## EXERCISE
Repeat every record exactly.

Stored items
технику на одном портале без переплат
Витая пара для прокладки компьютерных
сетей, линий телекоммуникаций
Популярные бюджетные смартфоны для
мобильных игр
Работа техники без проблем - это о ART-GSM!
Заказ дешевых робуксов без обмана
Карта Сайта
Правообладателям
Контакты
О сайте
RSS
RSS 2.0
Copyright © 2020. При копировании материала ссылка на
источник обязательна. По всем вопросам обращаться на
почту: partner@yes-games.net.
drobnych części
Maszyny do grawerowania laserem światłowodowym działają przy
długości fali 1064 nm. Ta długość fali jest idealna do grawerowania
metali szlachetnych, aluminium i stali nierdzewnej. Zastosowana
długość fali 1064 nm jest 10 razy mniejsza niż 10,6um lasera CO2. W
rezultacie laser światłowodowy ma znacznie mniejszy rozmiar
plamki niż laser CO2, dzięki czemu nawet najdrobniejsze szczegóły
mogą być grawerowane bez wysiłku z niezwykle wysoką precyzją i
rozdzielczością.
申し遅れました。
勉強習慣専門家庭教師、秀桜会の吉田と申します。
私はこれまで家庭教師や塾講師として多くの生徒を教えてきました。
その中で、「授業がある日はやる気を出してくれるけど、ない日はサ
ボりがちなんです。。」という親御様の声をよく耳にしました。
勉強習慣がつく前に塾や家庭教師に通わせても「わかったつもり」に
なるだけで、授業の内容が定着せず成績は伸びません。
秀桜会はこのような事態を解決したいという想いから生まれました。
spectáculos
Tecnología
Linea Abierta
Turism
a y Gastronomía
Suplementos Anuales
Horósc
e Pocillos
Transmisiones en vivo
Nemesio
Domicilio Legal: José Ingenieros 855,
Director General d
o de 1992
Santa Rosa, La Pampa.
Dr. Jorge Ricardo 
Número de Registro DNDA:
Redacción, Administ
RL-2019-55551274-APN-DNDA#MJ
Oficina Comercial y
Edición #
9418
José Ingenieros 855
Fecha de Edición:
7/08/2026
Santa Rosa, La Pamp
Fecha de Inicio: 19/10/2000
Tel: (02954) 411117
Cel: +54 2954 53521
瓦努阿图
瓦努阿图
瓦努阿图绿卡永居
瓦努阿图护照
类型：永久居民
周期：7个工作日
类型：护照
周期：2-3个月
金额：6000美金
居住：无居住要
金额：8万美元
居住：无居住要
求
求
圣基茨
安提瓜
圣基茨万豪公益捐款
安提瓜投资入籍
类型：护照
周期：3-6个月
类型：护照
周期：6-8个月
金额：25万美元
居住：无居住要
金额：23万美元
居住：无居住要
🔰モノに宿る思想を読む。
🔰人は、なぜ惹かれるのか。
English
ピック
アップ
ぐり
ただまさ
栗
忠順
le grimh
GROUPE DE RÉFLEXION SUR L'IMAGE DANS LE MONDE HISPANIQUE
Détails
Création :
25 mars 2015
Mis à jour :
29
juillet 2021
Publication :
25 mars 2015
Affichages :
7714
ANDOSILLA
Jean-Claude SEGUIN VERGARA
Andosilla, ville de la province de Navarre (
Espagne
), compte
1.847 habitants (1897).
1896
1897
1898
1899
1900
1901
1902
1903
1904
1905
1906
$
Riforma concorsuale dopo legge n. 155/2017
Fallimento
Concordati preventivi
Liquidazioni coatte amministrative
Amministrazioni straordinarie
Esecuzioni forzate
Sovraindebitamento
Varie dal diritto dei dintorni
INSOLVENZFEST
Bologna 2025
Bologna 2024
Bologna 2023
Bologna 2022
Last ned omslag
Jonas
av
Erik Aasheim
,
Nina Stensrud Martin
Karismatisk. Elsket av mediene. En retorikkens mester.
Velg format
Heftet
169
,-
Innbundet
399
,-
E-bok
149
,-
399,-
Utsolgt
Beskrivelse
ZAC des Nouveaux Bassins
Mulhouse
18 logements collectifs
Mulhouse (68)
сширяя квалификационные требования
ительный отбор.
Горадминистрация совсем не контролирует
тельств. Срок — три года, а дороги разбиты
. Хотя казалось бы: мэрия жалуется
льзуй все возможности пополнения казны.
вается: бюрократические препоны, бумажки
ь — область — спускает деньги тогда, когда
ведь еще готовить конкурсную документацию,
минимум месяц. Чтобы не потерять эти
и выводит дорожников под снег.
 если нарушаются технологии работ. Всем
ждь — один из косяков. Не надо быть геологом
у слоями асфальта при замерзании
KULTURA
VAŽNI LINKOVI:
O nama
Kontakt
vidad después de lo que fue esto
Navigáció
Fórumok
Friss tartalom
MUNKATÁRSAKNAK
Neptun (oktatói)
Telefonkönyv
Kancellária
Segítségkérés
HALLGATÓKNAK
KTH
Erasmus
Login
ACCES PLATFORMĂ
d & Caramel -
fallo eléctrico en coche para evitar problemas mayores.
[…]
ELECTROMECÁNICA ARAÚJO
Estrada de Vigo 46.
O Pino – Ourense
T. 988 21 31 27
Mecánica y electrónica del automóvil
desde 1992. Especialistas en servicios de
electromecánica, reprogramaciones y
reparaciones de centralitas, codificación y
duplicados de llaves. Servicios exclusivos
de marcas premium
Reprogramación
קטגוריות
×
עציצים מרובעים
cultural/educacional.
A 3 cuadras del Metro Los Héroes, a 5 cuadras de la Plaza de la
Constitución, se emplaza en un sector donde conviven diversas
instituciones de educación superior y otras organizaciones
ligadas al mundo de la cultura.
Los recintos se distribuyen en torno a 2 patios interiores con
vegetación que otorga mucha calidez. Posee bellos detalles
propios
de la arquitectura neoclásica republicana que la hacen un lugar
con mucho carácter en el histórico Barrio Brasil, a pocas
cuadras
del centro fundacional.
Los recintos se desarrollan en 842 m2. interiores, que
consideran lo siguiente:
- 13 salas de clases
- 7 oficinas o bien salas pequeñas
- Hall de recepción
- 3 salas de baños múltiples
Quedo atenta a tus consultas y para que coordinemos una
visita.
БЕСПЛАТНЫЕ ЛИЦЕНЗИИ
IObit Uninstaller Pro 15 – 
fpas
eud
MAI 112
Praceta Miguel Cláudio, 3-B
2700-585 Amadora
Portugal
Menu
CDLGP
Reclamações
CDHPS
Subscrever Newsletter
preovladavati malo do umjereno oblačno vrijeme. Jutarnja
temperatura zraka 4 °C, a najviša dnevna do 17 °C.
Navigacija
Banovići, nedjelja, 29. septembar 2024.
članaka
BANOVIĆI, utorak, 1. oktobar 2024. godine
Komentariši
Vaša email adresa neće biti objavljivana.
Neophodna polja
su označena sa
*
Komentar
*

## EXERCISE ANSWER
технику на одном портале без переплат
Витая пара для прокладки компьютерных
сетей, линий телекоммуникаций
Популярные бюджетные смартфоны для
мобильных игр
Работа техники без проблем - это о ART-GSM!
Заказ дешевых робуксов без обмана
Карта Сайта
Правообладателям
Контакты
О сайте
RSS
RSS 2.0
Copyright © 2020. При копировании материала ссылка на
источник обязательна. По всем вопросам обращаться на
почту: partner@yes-games.net.
drobnych części
Maszyny do grawerowania laserem światłowodowym działają przy
długości fali 1064 nm. Ta długość fali jest idealna do grawerowania
metali szlachetnych, aluminium i stali nierdzewnej. Zastosowana
długość fali 1064 nm jest 10 razy mniejsza niż 10,6um lasera CO2. W
rezultacie laser światłowodowy ma znacznie mniejszy rozmiar
plamki niż laser CO2, dzięki czemu nawet najdrobniejsze szczegóły
mogą być grawerowane bez wysiłku z niezwykle wysoką precyzją i
rozdzielczością.
申し遅れました。
勉強習慣専門家庭教師、秀桜会の吉田と申します。
私はこれまで家庭教師や塾講師として多くの生徒を教えてきました。
その中で、「授業がある日はやる気を出してくれるけど、ない日はサ
ボりがちなんです。。」という親御様の声をよく耳にしました。
勉強習慣がつく前に塾や家庭教師に通わせても「わかったつもり」に
なるだけで、授業の内容が定着せず成績は伸びません。
秀桜会はこのような事態を解決したいという想いから生まれました。
spectáculos
Tecnología
Linea Abierta
Turism
a y Gastronomía
Suplementos Anuales
Horósc
e Pocillos
Transmisiones en vivo
Nemesio
Domicilio Legal: José Ingenieros 855,
Director General d
o de 1992
Santa Rosa, La Pampa.
Dr. Jorge Ricardo 
Número de Registro DNDA:
Redacción, Administ
RL-2019-55551274-APN-DNDA#MJ
Oficina Comercial y
Edición #
9418
José Ingenieros 855
Fecha de Edición:
7/08/2026
Santa Rosa, La Pamp
Fecha de Inicio: 19/10/2000
Tel: (02954) 411117
Cel: +54 2954 53521
瓦努阿图
瓦努阿图
瓦努阿图绿卡永居
瓦努阿图护照
类型：永久居民
周期：7个工作日
类型：护照
周期：2-3个月
金额：6000美金
居住：无居住要
金额：8万美元
居住：无居住要
求
求
圣基茨
安提瓜
圣基茨万豪公益捐款
安提瓜投资入籍
类型：护照
周期：3-6个月
类型：护照
周期：6-8个月
金额：25万美元
居住：无居住要
金额：23万美元
居住：无居住要
🔰モノに宿る思想を読む。
🔰人は、なぜ惹かれるのか。
English
ピック
アップ
ぐり
ただまさ
栗
忠順
le grimh
GROUPE DE RÉFLEXION SUR L'IMAGE DANS LE MONDE HISPANIQUE
Détails
Création :
25 mars 2015
Mis à jour :
29
juillet 2021
Publication :
25 mars 2015
Affichages :
7714
ANDOSILLA
Jean-Claude SEGUIN VERGARA
Andosilla, ville de la province de Navarre (
Espagne
), compte
1.847 habitants (1897).
1896
1897
1898
1899
1900
1901
1902
1903
1904
1905
1906
$
Riforma concorsuale dopo legge n. 155/2017
Fallimento
Concordati preventivi
Liquidazioni coatte amministrative
Amministrazioni straordinarie
Esecuzioni forzate
Sovraindebitamento
Varie dal diritto dei dintorni
INSOLVENZFEST
Bologna 2025
Bologna 2024
Bologna 2023
Bologna 2022
Last ned omslag
Jonas
av
Erik Aasheim
,
Nina Stensrud Martin
Karismatisk. Elsket av mediene. En retorikkens mester.
Velg format
Heftet
169
,-
Innbundet
399
,-
E-bok
149
,-
399,-
Utsolgt
Beskrivelse
ZAC des Nouveaux Bassins
Mulhouse
18 logements collectifs
Mulhouse (68)
сширяя квалификационные требования
ительный отбор.
Горадминистрация совсем не контролирует
тельств. Срок — три года, а дороги разбиты
. Хотя казалось бы: мэрия жалуется
льзуй все возможности пополнения казны.
вается: бюрократические препоны, бумажки
ь — область — спускает деньги тогда, когда
ведь еще готовить конкурсную документацию,
минимум месяц. Чтобы не потерять эти
и выводит дорожников под снег.
 если нарушаются технологии работ. Всем
ждь — один из косяков. Не надо быть геологом
у слоями асфальта при замерзании
KULTURA
VAŽNI LINKOVI:
O nama
Kontakt
vidad después de lo que fue esto
Navigáció
Fórumok
Friss tartalom
MUNKATÁRSAKNAK
Neptun (oktatói)
Telefonkönyv
Kancellária
Segítségkérés
HALLGATÓKNAK
KTH
Erasmus
Login
ACCES PLATFORMĂ
d & Caramel -
fallo eléctrico en coche para evitar problemas mayores.
[…]
ELECTROMECÁNICA ARAÚJO
Estrada de Vigo 46.
O Pino – Ourense
T. 988 21 31 27
Mecánica y electrónica del automóvil
desde 1992. Especialistas en servicios de
electromecánica, reprogramaciones y
reparaciones de centralitas, codificación y
duplicados de llaves. Servicios exclusivos
de marcas premium
Reprogramación
קטגוריות
×
עציצים מרובעים
cultural/educacional.
A 3 cuadras del Metro Los Héroes, a 5 cuadras de la Plaza de la
Constitución, se emplaza en un sector donde conviven diversas
instituciones de educación superior y otras organizaciones
ligadas al mundo de la cultura.
Los recintos se distribuyen en torno a 2 patios interiores con
vegetación que otorga mucha calidez. Posee bellos detalles
propios
de la arquitectura neoclásica republicana que la hacen un lugar
con mucho carácter en el histórico Barrio Brasil, a pocas
cuadras
del centro fundacional.
Los recintos se desarrollan en 842 m2. interiores, que
consideran lo siguiente:
- 13 salas de clases
- 7 oficinas o bien salas pequeñas
- Hall de recepción
- 3 salas de baños múltiples
Quedo atenta a tus consultas y para que coordinemos una
visita.
БЕСПЛАТНЫЕ ЛИЦЕНЗИИ
IObit Uninstaller Pro 15 – 
fpas
eud
MAI 112
Praceta Miguel Cláudio, 3-B
2700-585 Amadora
Portugal
Menu
CDLGP
Reclamações
CDHPS
Subscrever Newsletter
preovladavati malo do umjereno oblačno vrijeme. Jutarnja
temperatura zraka 4 °C, a najviša dnevna do 17 °C.
Navigacija
Banovići, nedjelja, 29. septembar 2024.
članaka
BANOVIĆI, utorak, 1. oktobar 2024. godine
Komentariši
Vaša email adresa neće biti objavljivana.
Neophodna polja
su označena sa
*
Komentar
*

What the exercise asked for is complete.